### Exercise input ###

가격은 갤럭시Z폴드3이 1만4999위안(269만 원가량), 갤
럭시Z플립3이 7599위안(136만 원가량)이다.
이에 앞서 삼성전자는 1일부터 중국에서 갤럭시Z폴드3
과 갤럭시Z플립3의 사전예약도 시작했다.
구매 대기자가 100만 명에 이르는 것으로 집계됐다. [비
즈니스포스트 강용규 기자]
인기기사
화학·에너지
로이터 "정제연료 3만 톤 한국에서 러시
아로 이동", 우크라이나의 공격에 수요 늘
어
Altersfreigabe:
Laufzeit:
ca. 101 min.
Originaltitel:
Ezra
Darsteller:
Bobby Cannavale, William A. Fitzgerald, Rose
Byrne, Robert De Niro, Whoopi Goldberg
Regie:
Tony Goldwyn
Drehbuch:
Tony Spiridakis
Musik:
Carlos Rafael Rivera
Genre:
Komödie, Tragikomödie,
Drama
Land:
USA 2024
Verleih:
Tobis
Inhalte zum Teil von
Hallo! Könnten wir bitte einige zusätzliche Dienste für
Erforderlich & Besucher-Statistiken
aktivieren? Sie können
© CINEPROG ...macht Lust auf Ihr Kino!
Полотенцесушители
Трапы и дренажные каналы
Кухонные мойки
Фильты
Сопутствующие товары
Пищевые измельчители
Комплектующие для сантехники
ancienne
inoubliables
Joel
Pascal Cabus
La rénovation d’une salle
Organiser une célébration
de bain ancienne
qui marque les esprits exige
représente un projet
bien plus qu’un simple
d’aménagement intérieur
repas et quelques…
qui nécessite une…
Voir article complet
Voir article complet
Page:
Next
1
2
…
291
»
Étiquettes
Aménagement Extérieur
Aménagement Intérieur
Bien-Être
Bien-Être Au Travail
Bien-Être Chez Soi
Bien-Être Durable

###

● Task brief:
The lines to extract from the data above begin with the line containing "럭시Z플립3이 7599위안(136만 원가량)이다." and end with the line containing "Hallo! Könnten wir". Extract them exactly, including both.

● Answer space:
럭시Z플립3이 7599위안(136만 원가량)이다.
이에 앞서 삼성전자는 1일부터 중국에서 갤럭시Z폴드3
과 갤럭시Z플립3의 사전예약도 시작했다.
구매 대기자가 100만 명에 이르는 것으로 집계됐다. [비
즈니스포스트 강용규 기자]
인기기사
화학·에너지
로이터 "정제연료 3만 톤 한국에서 러시
아로 이동", 우크라이나의 공격에 수요 늘
어
Altersfreigabe:
Laufzeit:
ca. 101 min.
Originaltitel:
Ezra
Darsteller:
Bobby Cannavale, William A. Fitzgerald, Rose
Byrne, Robert De Niro, Whoopi Goldberg
Regie:
Tony Goldwyn
Drehbuch:
Tony Spiridakis
Musik:
Carlos Rafael Rivera
Genre:
Komödie, Tragikomödie,
Drama
Land:
USA 2024
Verleih:
Tobis
Inhalte zum Teil von
Hallo! Könnten wir bitte einige zusätzliche Dienste für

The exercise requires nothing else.